* _PROBLEM TO SOLVE_:
Everything from the line containing "木造住宅42坪1階建て" to the end of the records below should be repeated exactly, with no other lines added.

--- PROVIDED DATA ---

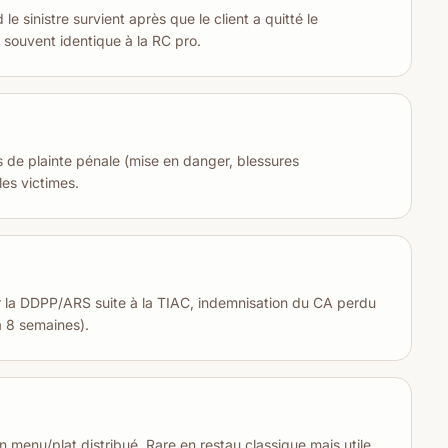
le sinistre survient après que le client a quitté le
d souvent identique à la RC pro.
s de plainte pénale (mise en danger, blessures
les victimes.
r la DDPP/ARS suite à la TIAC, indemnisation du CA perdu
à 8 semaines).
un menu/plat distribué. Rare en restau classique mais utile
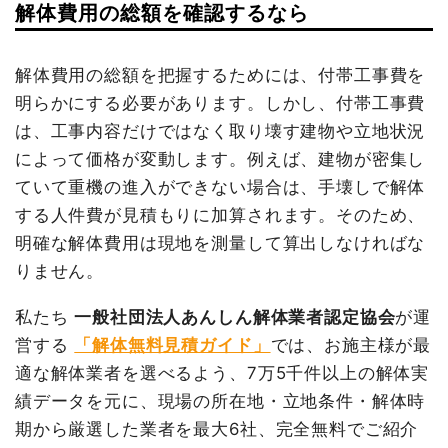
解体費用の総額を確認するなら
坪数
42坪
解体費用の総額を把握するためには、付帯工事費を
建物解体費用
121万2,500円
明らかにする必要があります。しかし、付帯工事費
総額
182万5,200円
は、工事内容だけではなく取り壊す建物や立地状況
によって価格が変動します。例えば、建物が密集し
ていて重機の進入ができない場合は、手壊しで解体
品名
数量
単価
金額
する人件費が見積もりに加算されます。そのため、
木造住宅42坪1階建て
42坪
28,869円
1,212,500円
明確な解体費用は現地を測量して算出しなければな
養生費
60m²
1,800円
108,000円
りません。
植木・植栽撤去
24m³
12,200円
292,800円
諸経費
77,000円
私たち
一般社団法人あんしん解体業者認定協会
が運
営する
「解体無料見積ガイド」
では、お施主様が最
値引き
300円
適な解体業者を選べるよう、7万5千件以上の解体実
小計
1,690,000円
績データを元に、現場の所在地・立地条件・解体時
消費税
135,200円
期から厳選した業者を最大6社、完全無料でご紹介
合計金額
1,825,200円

---

* _OUTPUT FOR THIS EXERCISE_:
木造住宅42坪1階建て
42坪
28,869円
1,212,500円
明確な解体費用は現地を測量して算出しなければな
養生費
60m²
1,800円
108,000円
りません。
植木・植栽撤去
24m³
12,200円
292,800円
諸経費
77,000円
私たち
一般社団法人あんしん解体業者認定協会
が運
営する
「解体無料見積ガイド」
では、お施主様が最
値引き
300円
適な解体業者を選べるよう、7万5千件以上の解体実
小計
1,690,000円
績データを元に、現場の所在地・立地条件・解体時
消費税
135,200円
期から厳選した業者を最大6社、完全無料でご紹介
合計金額
1,825,200円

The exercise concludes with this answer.